The safeguarding report stated that there is no evidence these extensive injuries were shared with other agencies outside of the Health Board. Logan’s mother explained the injuries by saying her son pinched himself and banged his head, and “gave the cause of the bruising to his ears as being from a mask worn due to the pandemic”.

No record of child protection referral

The report stated that that “several of the injuries, even in isolation, should have triggered a referral” and that if the injuries were considered by health professionals to be non-accidental, “there should have been clear considerations to the number of injuries and site on the body, parental supervision being afforded to [Logan] and if wider agencies’ support was required”, which should have triggered a child protection referral.

Neither the Health Board nor Children’s Services have any record of Health Board submitting a child protection referral about these injuries or concerns about Logan’s behaviours causing him harm - these only became known to wider agencies during the Child Practice Review after his death.

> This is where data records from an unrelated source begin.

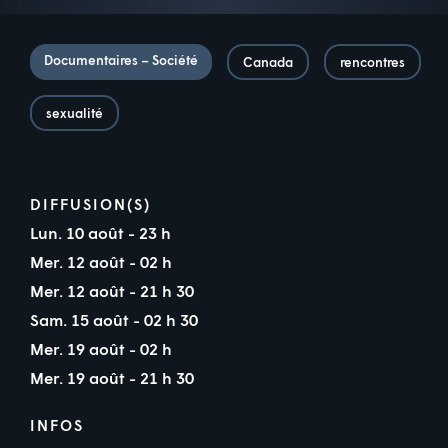
Documentaires – Société
Canada
rencontres
sexualité
DIFFUSION(S)
Lun. 10 août - 23 h
Mer. 12 août - 02 h
Mer. 12 août - 21 h 30
Sam. 15 août - 02 h 30
Mer. 19 août - 02 h
Mer. 19 août - 21 h 30
INFOS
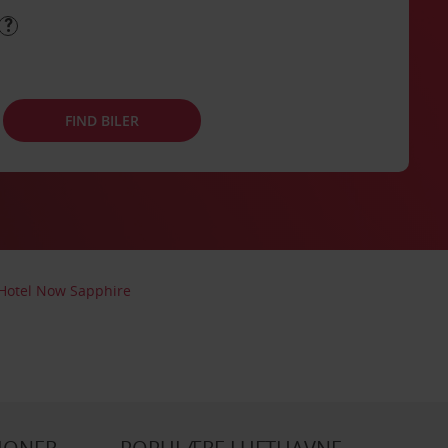
FIND BILER
e Hotel Now Sapphire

Claims of Covid to avoid meetings with agencies

The report also noted that Logan’s family used anxiety around Covid as a means of keeping him off school and used claims of Covid symptoms as a “barrier” to avoid meetings with child protection agencies.

It found that information from Logan’s school “highlighted [Logan’s] mother’s anxieties about the  pandemic” from March 2020 onwards, at the start of the first national lockdown, and specifically about his attending school. It adds that social services lacked “confidence in challenging the family’s potential use of Covid anxieties and Covid symptoms as a barrier to engagement with services”, with this being particularly apparent when it came to how the family dealt with social services, the delays in seeking medical help for both Logan and Craig, and the children’s poor school attendance.

It adds that during the period when Logan was on the Child Protection Register, between March 4 and May 20, 2021, there was a mixture of face to face and virtual visits carried out by social workers, with virtual visits “triggered” by the family reporting illness, including Covid symptoms.

Review panel - Wales news service
Review panel - Wales news service

Just days before Logan’s death, on July 22, 2021, his stepbrother’s social worker carried out a home visit but did not see Logan as he was isolating, having tested positive for Covid, and there would only have been a reason to see him if there had been a safeguarding concern. He was locked in a room to self-isolate prior to his death.

It also detailed how Cole was reportedly a former member of the National Front and would subject Logan - whose father is of British and Kenyan heritage - to racially derogatory remarks.

Cole had previous convictions including assault on a child, possession of an offensive weapon, theft and illegal drug possession, and had served a prison sentence for burglary.

The report has made 10 local recommendations and five national recommendations following Logan’s death.

These include urging Cwm Taf Morgannwg Health Board to commission an independent review into its practice and management of identifying and investigating non-accidental injuries in children.

Nationally, it suggests the Welsh Government should consider commissioning a review of approaches to undertaking Child Protection Conferences to help with identifying best practice, as well as the possibility of an annual National Awareness Campaign to raise public awareness on how to report safeguarding concerns.